Data to use =

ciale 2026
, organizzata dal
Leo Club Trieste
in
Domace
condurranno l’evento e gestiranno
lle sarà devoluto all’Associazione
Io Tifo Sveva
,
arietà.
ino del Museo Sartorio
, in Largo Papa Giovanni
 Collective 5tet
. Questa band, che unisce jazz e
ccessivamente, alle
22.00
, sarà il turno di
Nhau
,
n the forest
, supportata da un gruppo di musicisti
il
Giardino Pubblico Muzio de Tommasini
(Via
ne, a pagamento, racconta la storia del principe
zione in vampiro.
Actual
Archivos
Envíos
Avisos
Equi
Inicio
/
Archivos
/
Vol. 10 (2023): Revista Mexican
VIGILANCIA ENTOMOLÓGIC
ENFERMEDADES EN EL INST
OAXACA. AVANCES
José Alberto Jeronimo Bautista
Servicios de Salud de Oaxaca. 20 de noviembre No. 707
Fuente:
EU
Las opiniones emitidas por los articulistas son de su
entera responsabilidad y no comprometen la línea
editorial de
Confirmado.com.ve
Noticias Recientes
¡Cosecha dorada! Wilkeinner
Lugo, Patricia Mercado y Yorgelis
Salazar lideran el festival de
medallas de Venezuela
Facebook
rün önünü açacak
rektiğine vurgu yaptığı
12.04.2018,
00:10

--

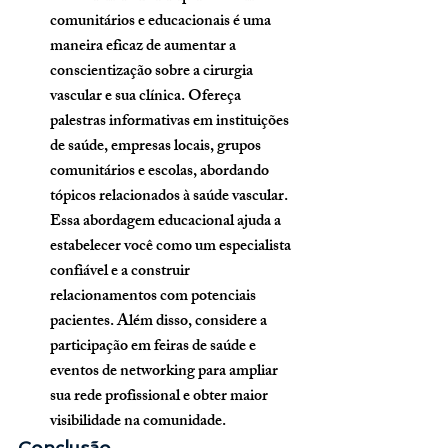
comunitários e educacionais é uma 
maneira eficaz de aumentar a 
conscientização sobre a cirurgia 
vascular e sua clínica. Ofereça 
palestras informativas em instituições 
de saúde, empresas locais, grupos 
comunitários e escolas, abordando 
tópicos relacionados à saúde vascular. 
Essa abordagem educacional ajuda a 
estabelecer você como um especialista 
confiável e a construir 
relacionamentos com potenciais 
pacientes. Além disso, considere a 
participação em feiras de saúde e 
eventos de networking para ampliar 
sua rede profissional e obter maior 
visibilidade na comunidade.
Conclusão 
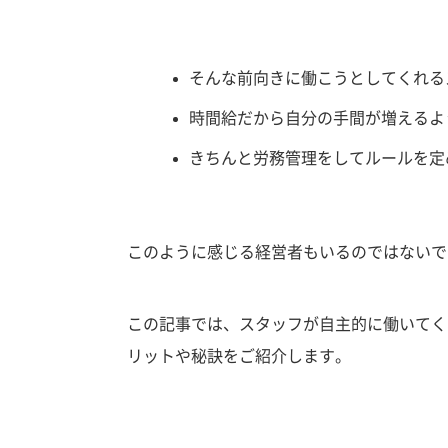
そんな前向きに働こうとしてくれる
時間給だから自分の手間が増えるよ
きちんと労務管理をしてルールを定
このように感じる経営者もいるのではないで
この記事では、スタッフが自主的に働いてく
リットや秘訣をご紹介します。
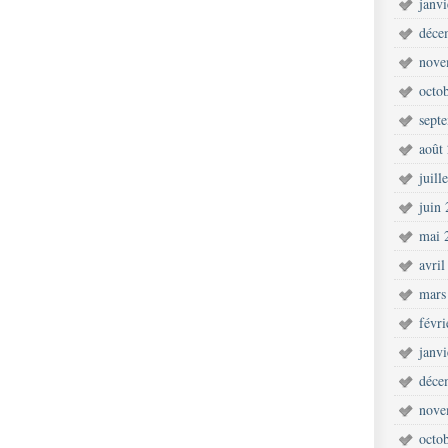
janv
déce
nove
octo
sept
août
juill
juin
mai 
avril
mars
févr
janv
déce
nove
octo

Task directions =
Among the entries above, the lines between the ones containing "il turno di" and "José Alberto Jeronimo Bautista", inclusive, are to be transcribed exactly. No other line is to be given.

Final answer =
, sarà il turno di
Nhau
,
n the forest
, supportata da un gruppo di musicisti
il
Giardino Pubblico Muzio de Tommasini
(Via
ne, a pagamento, racconta la storia del principe
zione in vampiro.
Actual
Archivos
Envíos
Avisos
Equi
Inicio
/
Archivos
/
Vol. 10 (2023): Revista Mexican
VIGILANCIA ENTOMOLÓGIC
ENFERMEDADES EN EL INST
OAXACA. AVANCES
José Alberto Jeronimo Bautista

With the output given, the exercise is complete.